Милан
Воздух потрескивал от жары. Я одёрнул руку от раскалённой дверной ручки отеля и решительно распахнул дверь на улицу ногой. Мне не требовалось и секунды на раздумья по поводу места своего обеда, которого я ждал вот уже третью неделю, находясь в этом путешествии. Целью моего вечного паломничества был старый миланский ресторанчик «Санта-Лючия», спрятанный в переулках величественного собора Дуомо, наверное, одного из самых красивых готических костров мира. Я обожал его мрамор, материал, способный в разное время дня менять свой оттенок: утром - янтарный, днём - кипенно-белый, а вечером - самый красивый, нежно-розовый, на фоне которого даже миланские карманники становились приятными людьми. Я стоял, облокотившись на парапет, не в силах отвести взгляд от этого шедевра, и улыбался. Жара висела невыносимая, а в желудке урчало. В какой-то момент я забыл, что шёл на обед, переключившись на собор, но вовремя спохватился, поспешив за стол.

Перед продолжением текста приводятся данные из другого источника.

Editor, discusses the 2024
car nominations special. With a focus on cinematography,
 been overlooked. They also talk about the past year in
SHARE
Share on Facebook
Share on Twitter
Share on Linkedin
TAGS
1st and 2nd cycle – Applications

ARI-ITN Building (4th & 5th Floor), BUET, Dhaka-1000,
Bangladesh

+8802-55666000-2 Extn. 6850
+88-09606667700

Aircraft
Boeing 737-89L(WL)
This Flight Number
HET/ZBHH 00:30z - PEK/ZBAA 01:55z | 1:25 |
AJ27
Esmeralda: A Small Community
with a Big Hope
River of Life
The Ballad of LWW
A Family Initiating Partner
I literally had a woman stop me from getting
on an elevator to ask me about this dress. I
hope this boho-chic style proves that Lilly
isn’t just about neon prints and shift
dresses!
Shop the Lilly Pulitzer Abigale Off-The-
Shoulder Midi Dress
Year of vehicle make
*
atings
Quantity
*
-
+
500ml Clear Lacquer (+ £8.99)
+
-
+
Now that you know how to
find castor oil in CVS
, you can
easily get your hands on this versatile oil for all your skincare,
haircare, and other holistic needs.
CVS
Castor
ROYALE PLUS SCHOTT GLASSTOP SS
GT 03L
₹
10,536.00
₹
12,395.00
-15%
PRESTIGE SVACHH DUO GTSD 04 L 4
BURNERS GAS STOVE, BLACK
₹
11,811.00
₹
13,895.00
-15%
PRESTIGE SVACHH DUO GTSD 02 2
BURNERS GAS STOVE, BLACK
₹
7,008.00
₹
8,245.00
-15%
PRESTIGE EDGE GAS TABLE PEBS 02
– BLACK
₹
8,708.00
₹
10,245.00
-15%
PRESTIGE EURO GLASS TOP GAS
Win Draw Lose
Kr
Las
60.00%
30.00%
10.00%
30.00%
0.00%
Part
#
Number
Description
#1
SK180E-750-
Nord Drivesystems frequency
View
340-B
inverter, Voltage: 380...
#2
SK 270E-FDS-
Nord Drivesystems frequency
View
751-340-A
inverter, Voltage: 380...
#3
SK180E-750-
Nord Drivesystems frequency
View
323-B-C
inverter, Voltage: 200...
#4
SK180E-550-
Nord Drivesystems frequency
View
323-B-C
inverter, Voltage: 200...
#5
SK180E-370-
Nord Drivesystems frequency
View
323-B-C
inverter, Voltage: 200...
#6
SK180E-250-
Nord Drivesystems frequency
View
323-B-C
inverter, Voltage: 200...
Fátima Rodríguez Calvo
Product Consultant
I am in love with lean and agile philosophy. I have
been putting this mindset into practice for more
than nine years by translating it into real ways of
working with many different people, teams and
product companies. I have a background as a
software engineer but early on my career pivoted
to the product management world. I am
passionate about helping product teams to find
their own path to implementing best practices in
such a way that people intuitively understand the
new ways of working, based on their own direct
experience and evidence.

Мне казалось, что в Италии, если официант поступил на работу лет в сорок, он останется на посту до самой смерти. Так, видимо, было и в «Санта-Лючии», ведь, когда я, урча животом, зашёл в зал, то встретил там знакомых, слегка постаревших мужчин-официантов, если, конечно, такое можно сказать про итальянцев. Мне кажется, они в любом возрасте выглядят роскошно и, не давая рукам отдыхать, живут исключительно в превосходной степени, пускай и со своими мамами. Они никуда не спешат, очень любят вино и футбол и иногда выходят на работу в основном для того, чтобы покурить с коллегами, пофлиртовать с клиентками и между делом немного заработать денег, продолжая в душе наслаждаться жизнью, ежедневно купаясь в собственном дольче фар ниенте.
Это был богатый Милан. Я сидел в «Санта-Лючии», сырая спина от рюкзака сладко ныла, а голод, сорвавшись с цепи, требовал еды. Я отобедал чем бог послал, а послал он мне: большую тарелку мясистых колец ароматных розовых помидоров, украшенных в центре пузатой квашнёй бурраты, рассечённой крест-накрест и щедро политой зеленоватым, наверное, лучшим на планете оливковым маслом со снежинками чёрного перца. Лучшие части заботливо разделанной для меня камбалы с тем же богоподобным маслицем казались поющими, когда я её ел. И в финале официант торжественно вынес дымящуюся тарелку макарон, идеально пропитанных соком ракушек вонголе, припущенных на масле оливы и густо посыпанных свежей петрушкой.
Это был множественный оргазм такой силы, что нога ещё минут тридцать тряслась от удовольствия, а всё небо надо мной покрылось алмазами. Я готов был обнять весь Милан, радоваться и кричать во всё горло, как сумасшедший, но, оглядевшись вокруг, не увидел ни одной похожей эмоции. Все спокойно ели, мило общались и, казалось, никого не замечали, кроме друг друга. Удивительные, конечно, люди - итальянцы! Совершенно потрясающая нация, которой с молоком матери привили любовь к идеальной жизни. Они растут среди вечных творений; их соотечественники - Данте, Поллайоло, Брунеллески, Боттичелли. У них есть Флоренция, холмы Тосканы, хорошая кожа и кашемир, а ещё искусство жить, взапой наслаждаясь обычной жизнью, превращая рутину в праздник. Вечный праздник, который всегда с ними. Я влюбился в Италию в свой первый приезд, люблю её сейчас и, наверное, буду любить её всегда, какой бы она ни была.